### YOUR ASSIGNMENT:
Beneath this task are the entries; from the line with "Su cuenta (474, 1053)" through the last one, transcribe every line exactly and nothing else, skipping pictures.

Top of SOURCE INFORMATION

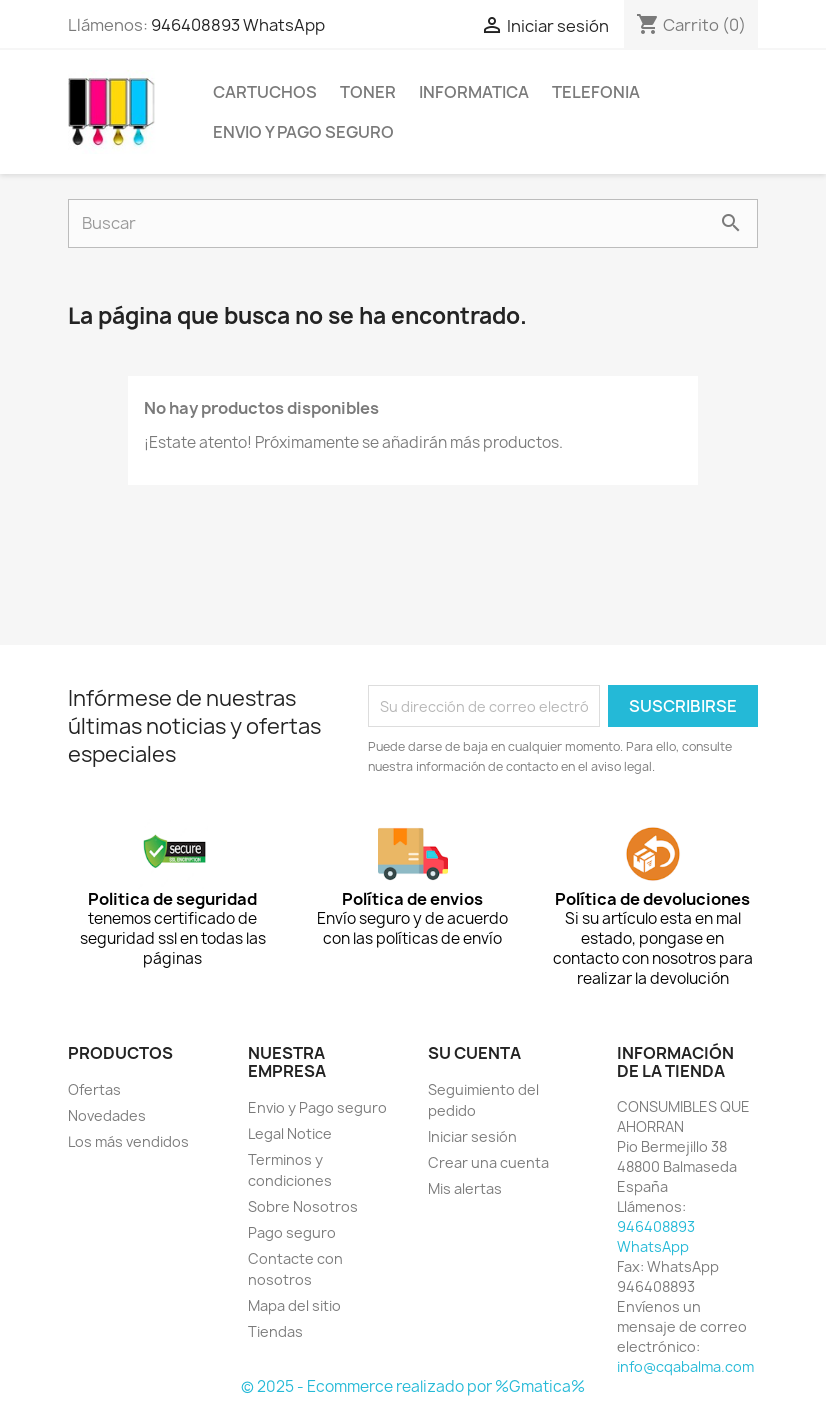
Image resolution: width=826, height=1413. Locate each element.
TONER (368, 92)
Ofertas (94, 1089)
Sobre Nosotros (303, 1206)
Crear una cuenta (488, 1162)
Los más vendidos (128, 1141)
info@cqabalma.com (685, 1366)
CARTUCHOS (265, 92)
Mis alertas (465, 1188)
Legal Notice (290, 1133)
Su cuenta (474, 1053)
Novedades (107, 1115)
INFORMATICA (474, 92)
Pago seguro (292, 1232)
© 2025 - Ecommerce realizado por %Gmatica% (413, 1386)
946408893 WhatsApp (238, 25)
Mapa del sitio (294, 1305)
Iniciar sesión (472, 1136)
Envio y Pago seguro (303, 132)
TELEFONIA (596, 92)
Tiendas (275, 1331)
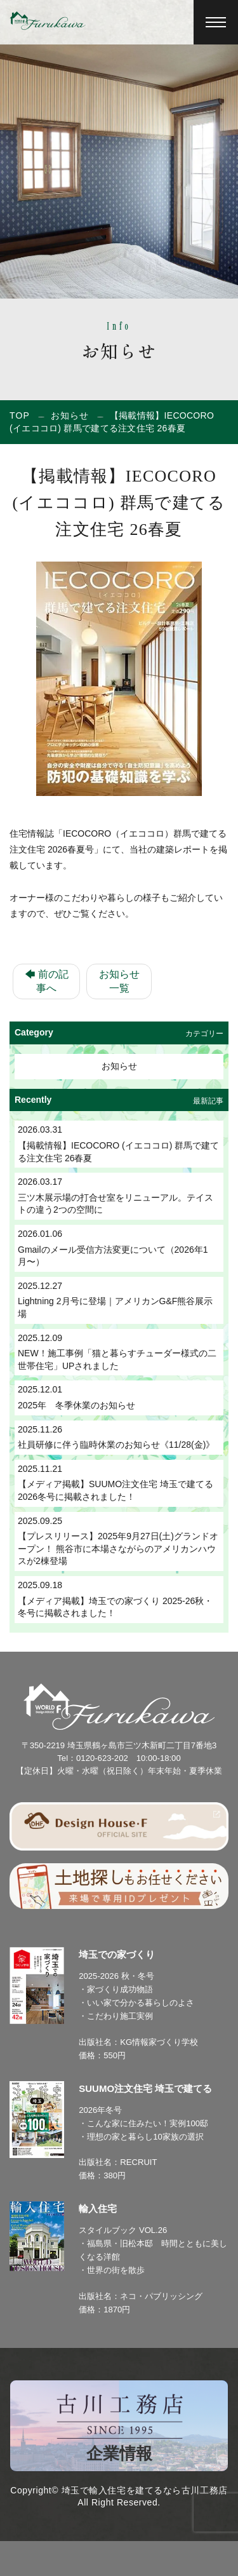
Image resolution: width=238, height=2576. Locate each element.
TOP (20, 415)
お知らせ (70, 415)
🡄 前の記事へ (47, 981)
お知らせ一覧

Bottom of SOURCE INFORMATION

### RESPONSE BOX:
Su cuenta (474, 1053)
Novedades (107, 1115)
INFORMATICA (474, 92)
Pago seguro (292, 1232)
© 2025 - Ecommerce realizado por %Gmatica% (413, 1386)
946408893 WhatsApp (238, 25)
Mapa del sitio (294, 1305)
Iniciar sesión (472, 1136)
Envio y Pago seguro (303, 132)
TELEFONIA (596, 92)
Tiendas (275, 1331)
Image resolution: width=238, height=2576. Locate each element.
TOP (20, 415)
お知らせ (70, 415)
🡄 前の記事へ (47, 981)
お知らせ一覧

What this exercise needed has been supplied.